Discovering structural motifs using a structural alphabet: application to magnesium-binding sites

Abstract

Background: For many metalloproteins, sequence motifs characteristic of metal-binding sites have not been found or are so short that they would not be expected to be metal-specific. Striking examples of such metalloproteins are those containing Mg2+, one of the most versatile metal cofactors in cellular biochemistry. Even when Mg2+-proteins share insufficient sequence homology to identify Mg2+-specific sequence motifs, they may still share similarity in the Mg2+-binding site structure. However, no structural motifs characteristic of Mg2+-binding sites have been reported. Thus, our aims are (i) to develop a general method for discovering structural patterns/motifs characteristic of ligand-binding sites, given the 3D protein structures, and (ii) to apply it to Mg2+-proteins sharing <30% sequence identity. Our motif discovery method employs structural alphabet encoding to convert 3D structures to the corresponding 1D structural letter sequences, where the Mg2+-structural motifs are identified as recurring structural patterns.

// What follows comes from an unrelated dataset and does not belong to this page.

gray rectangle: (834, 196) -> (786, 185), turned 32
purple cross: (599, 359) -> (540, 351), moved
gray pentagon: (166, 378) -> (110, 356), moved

Results: The structural alphabet-based motif discovery method has revealed the structural preference of Mg2+-binding sites for certain local/secondary structures: compared to all residues in the Mg2+-proteins, both first and second-shell Mg2+-ligands prefer loops to helices. Even when the Mg2+-proteins share no significant sequence homology, some of them share a similar Mg2+-binding site structure: 4 Mg2+-structural motifs, comprising 21% of the binding sites, were found. In particular, one of the Mg2+-structural motifs found maps to a specific functional group, namely, hydrolases. Furthermore, 2 of the motifs were not found in non metalloproteins or in Ca2+-binding proteins. The structural motifs discovered thus capture some essential biochemical and/or evolutionary properties, and hence may be useful for discovering proteins where Mg2+ plays an important biological role.

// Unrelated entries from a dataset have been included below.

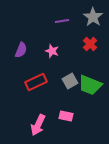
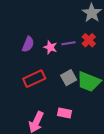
purple line: (62, 21) -> (69, 43), moved
purple semicircle: (21, 50) -> (28, 44), moved

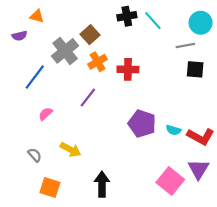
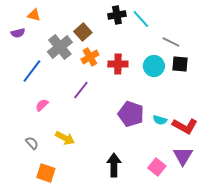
cyan circle: (201, 23) -> (154, 66), moved
gray line: (185, 45) -> (171, 42), turned 36
pink square: (170, 181) -> (157, 167), size x0.7
black arrow: (102, 184) -> (114, 165), moved

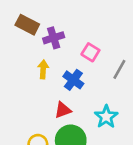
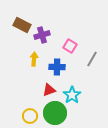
blue cross: (73, 80) -> (57, 67), turned -35
cyan star: (106, 117) -> (72, 95), moved

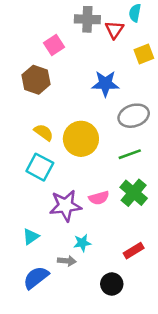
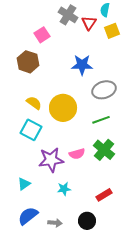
gray cross: (87, 19) -> (68, 15), turned 30
yellow square: (144, 54) -> (112, 31), moved
gray arrow: (67, 261) -> (55, 223), moved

Conclusion: The structural motif discovery method presented herein is general and can be applied to any set of proteins with known 3D structures. This new method is timely considering the increasing number of structures for proteins with unknown function that are being solved from structural genomics incentives. For such proteins, which share no significant sequence homology to proteins of known function, the presence of a structural motif that maps to a specific protein function in the structure would suggest likely active/binding sites and a particular biological function.

Figure 1

Zn-binding site structural motifs derived from the structural alphabet representation of 3 Zn-finger proteins. For each protein, the PDB entry and chain is given, followed below by its amino acid sequence (in capital letters), aligned with the corresponding structural alphabet representation (lower-case letters); 'Z', means a letter cannot be assigned to this residue (see Methods). Zn²⁺-binding residues are underlined and in bold. Only the first 30 amino acid residues are shown. The C_α root-mean-square deviation RMSD of 1LAT and 2NLL from 1HCQ are 1.73 and 1.33 Å, respectively, whereas that of 1LAT from 2NLL is 1.25 Å.

Figure 2

The percentage letter frequency distributions of first-shell amino acid residues (gray), second-shell amino acid residues (white), and all amino acid residues (black) in the Mg²⁺-proteins. There is a total of 25,406 amino acid residues in the Mg²⁺-proteins, of which 250 are in the first shell, while 898 are in the second shell

Figure 3

The percentage secondary structure frequency distributions of first-shell amino acid residues (gray), second-shell amino acid residues (white), and all amino acid residues (black) in the Mg²⁺-proteins. The amino acid residues found in α-helices, β-strands, or loops are according to the secondary structure information in the PDB files.

Figure 4

The conserved local structures of the 4 Mg²⁺-structural motifs. (a) e(24–47)h(24)k, (b) f(1)h(109–349)b, (c) f(2)h(126–158)m, and (d) k(26–29)h(1)a.

Figure 5

The conserved binding site of 2 nonhomologous Mg²⁺-proteins. (a) Cartoon diagram of the metal-binding domain in N-acylamino acid racemase (1SJC). (b) Cartoon diagram of the metal-binding domain in gamma enolase (2AKZ). (c) Superposition of the first-shell structural letters of 1SJC (blue) and 2AKZ (yellow).

Figure 6

Conversion of the 3D protein backbone into a 1D structural alphabet representation. The first 2 and the last 2 residues are assigned 'Z', meaning a letter cannot be assigned at these residues. The first valid assignment is 'd', at Val 3 and spanning residues 1 to 5. The next is assigned to Asp 4 and spans residues 2 to 6.